My View

Steve Scott headshot

Dear Professor Schlesinger:
I’m Sorry

I was just driving back from my mother’s home and realized that I have been holding on to a grudge for the past 44 years — and that I owe a professor an apology.

I graduated from UNH in 1982 and am 62 years of age, and I’m not too proud to say that I made a mistake by holding on to that grudge.

If you do the math, the grudge started my freshman year at UNH. I was a hotel admin major at WSBE (now Paul College). I was taking organizational behavior, and the professor was Phyllis Schlesinger. To be honest, I remember only one assignment that she gave us — because it shaped me. At the time that I’d completed the assignment and gotten comments back from her, my perspective was completely different, but we’ll get to that.

Professor Schlesinger asked us what we had for life goals. I remember my answer and I remember the exact wording of her comments to my assignment. My responses were:

  1. Make $100,000 in a year.
  2. Buy my parents a Mercedes-Benz.
  3. Become the president of the Hilton Hotel Chain.

Well, I went through my Social Security Earnings Record and have checked off No. 1. However, I didn’t do either of the other two and I don’t regret that. You see, my parents didn’t need a Mercedes-Benz at any point in my life. I came to realize that Mom and Dad were raised in a different time where material things weren’t that important, so it likely wouldn’t have been well received in hindsight.

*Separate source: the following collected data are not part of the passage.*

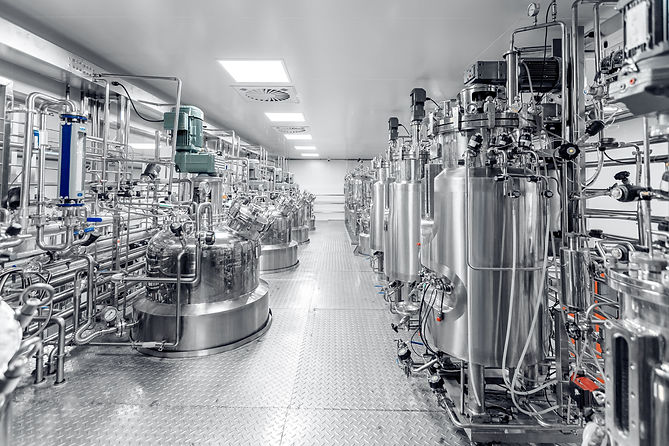 Identify the location of black plug. Image resolution: width=669 pixels, height=446 pixels. (112, 83). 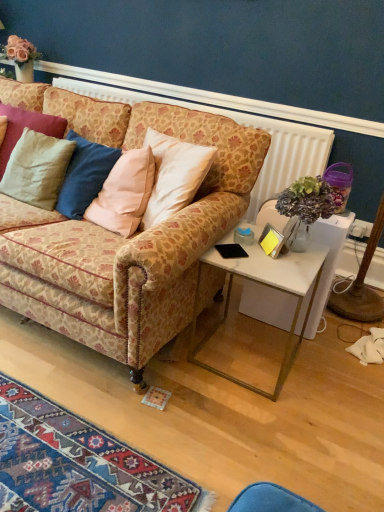 Locate an element on the screen. free space in front of white marble side table at right is located at coordinates (249, 424). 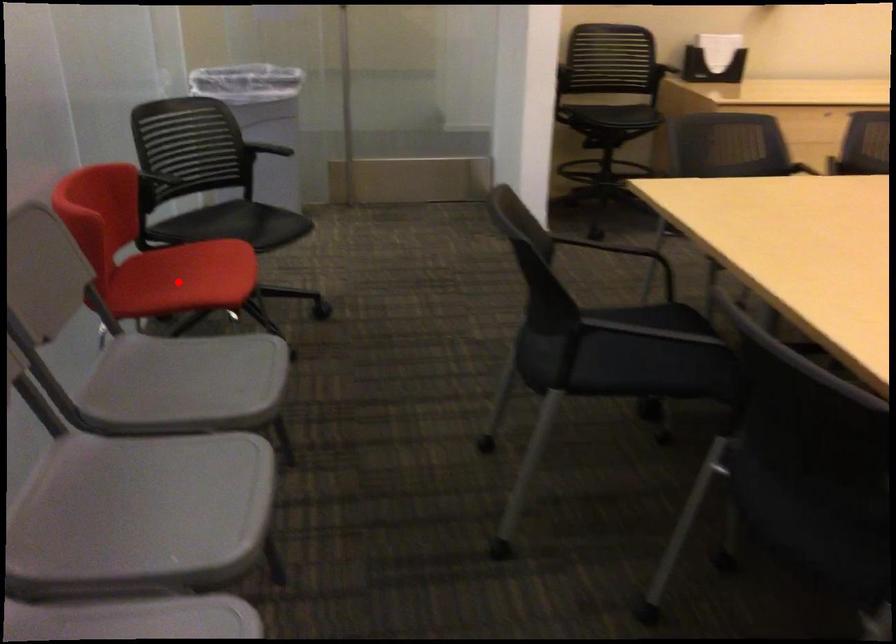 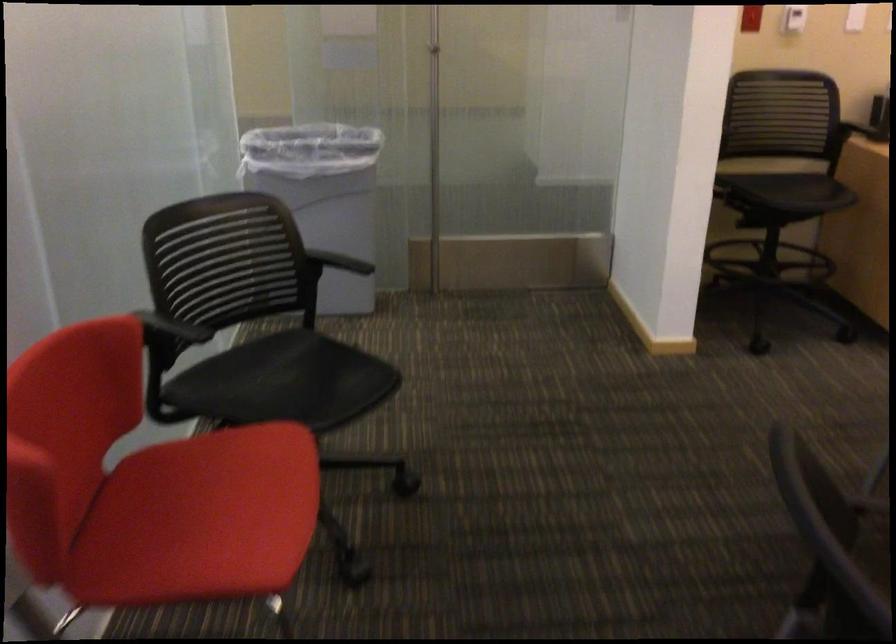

And after working in the hotel field for a few years, it dawned on me that the presidency of such a chain would likely have been passed down through the Hilton family like Grandma Scott’s Lemon Sponge Pie or Uncle Herbie’s Sherbet recipes.

But despite those realizations, I’ve been grumbling about the comment that Dr. Schlesinger left on that homework assignment. Her comments were three succinct words.

They weren’t “You go, Steve!” or “Wow, that’s awesome!”

Instead, they were more blunt: “Get some realism.”

Get some realism? In an establishment where ideas and dreams should be fostered and not dashed, I was left with “Get some realism.” When I saw those words on my assignment, I was mad. Who was she to dash my dreams? After all, I was all of 18 or 19 and so certain of the path that my career would take. I was going to be successful and find my way to the top of the Hilton Hotel dynasty! Get some realism? And I’ve been holding on to those three words for all my adult life.

It took driving home from my Mom’s house to figure out that I shouldn’t have been mad at Dr. Schlesinger; I should have thanked her.

She pushed me to work hard while I was in the hotel field. She pushed me to take what I’d learned at UNH and through the experience in hospitality and take a different path. I’m now a commercial banker and help to underwrite business loans for various and sundry projects — nowadays it’s frequently a solar project or a battery storage project, but I smile whenever I get a chance to look at financing for a restaurant or hotel, thinking back to my hospitality days.

So, Phyllis Schlesinger, if you read this, I need to apologize to you. I held on to a grudge needlessly, which ultimately led me to work harder.

While I could definitely say that there were times in my career where I felt like I didn’t belong … that I could have done more or done better (aren’t we frequently too hard on ourselves?) I’ve let go of that self-doubt in order to keep myself rooted in the comment that I found on the top of that homework assignment more than four decades ago.

I don’t know what happened to that assignment. I really wish that I’d kept it. Now I would have had it framed and put it my office. It would have been a great talking point. “Get some realism” made me push myself to experience things to prove to myself that I could.

I don’t know if that was Professor Schlesinger’s motivation. But I want to assume the best. So, Dr. Schlesinger, I hope that you’ll accept my apology. It’s been a long time coming. I guess I wasn’t done learning.

Steve Scott ’82 graduated with a major in hotel administration and a minor in Spanish. He is currently senior vice president at BankProv in Portsmouth.